Lumoid–the name comes by combining “lumen,” the Latin word for light, with gadgety word “android”–was hatched at the influential tech incubator Y Combinator. Ramamurthy is a relentless entrepreneur. She programmed an Instagram-like photo app during her honeymoon a few years back, coding alongside her husband, at the time a fellow Microsoft employee, from their hotel in Hawaii. That earned them a writeup in The New York Times. Another project, launched while Ramamurthy was at Netflix, was a website that can expertly navigate the many sizing quirks of bras. That one, known as True&Co, launched at the Wall Street Journal‘s famed D conference and raised $2 million in venture capital.

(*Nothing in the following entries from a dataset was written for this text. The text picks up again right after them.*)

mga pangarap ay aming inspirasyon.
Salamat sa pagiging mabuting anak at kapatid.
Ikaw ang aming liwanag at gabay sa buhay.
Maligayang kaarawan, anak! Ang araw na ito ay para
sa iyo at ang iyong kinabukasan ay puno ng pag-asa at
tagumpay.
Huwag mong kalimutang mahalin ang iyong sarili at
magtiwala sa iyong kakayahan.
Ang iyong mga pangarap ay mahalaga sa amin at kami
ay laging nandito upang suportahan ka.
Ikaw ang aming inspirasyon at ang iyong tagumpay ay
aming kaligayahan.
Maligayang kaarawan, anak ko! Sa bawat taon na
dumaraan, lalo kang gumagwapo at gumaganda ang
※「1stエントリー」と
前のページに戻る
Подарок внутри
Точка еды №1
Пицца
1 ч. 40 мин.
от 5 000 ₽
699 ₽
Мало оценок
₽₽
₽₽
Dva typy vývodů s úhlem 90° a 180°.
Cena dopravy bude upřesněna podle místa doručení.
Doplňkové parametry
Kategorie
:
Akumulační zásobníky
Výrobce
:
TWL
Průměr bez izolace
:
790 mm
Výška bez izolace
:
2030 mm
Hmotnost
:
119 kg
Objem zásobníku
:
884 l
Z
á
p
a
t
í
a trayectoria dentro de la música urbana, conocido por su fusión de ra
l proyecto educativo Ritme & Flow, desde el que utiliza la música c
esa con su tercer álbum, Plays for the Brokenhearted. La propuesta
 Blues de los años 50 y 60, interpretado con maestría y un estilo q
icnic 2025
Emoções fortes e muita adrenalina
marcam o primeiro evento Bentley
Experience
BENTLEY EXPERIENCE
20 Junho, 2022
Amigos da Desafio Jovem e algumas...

Ramamurthy then quit Netflix. When True&Co moved into manufacturing, Ramamurthy, a programmer, left to refocus on software. She came up with Lumoid during a stint as an entrepreneur-in-residence at VC firm Battery Ventures. It idea took hold when she realized her friends in the consumer electronics biz kept inundating her with links to cool gizmos on the crowdfunding sites Indiegogo and Kickstarter. After awhile, they just got lost in the noise. She thought there had to be a better way for consumers to use gadgets, and for companies to market them.
“If there was a way to try gadgets for a fraction of the cost, without committing to buy, and we made it incredibly simple to have the items show up wherever you are,” she recalls thinking, “would people then try more items?”
Ramamurthy sold Y Combinator on the idea, and poached her head of operations, Zachary Genteman, from the camera chain Calumet in November. They launched Lumoid in January after a three-month beta. In addition to its own inventory, Lumoid also draws on equipment from second-hand camera stores and splits the revenue. That arrangement makes the startup, nominally at least, part of the vaunted sharing economy. The company is also staying connected to its crowdfunding roots; Lumoid has also begun to sell some relevant Kickstarter accessories on its check-out page, again as part of a revenue sharing deal.
Ramamurthy is tight-lipped about financials, but claims revenue grew 72 percent from January to February and another 45 percent from February to March. Her only competition, marginally, is eBay, where photographers have long bought and sold used gear. Summer is almost upon us, which means vacation season–and people looking for camera gear. That should bring a surge in business.
Ramamurthy sees an even brighter future beyond that, in which access to expensive products is democratized by sharing on services like Lumoid.
“People are going to get access to things much more easily and much more cheaply,” she says, “kind of like what happened with limousines and Uber.”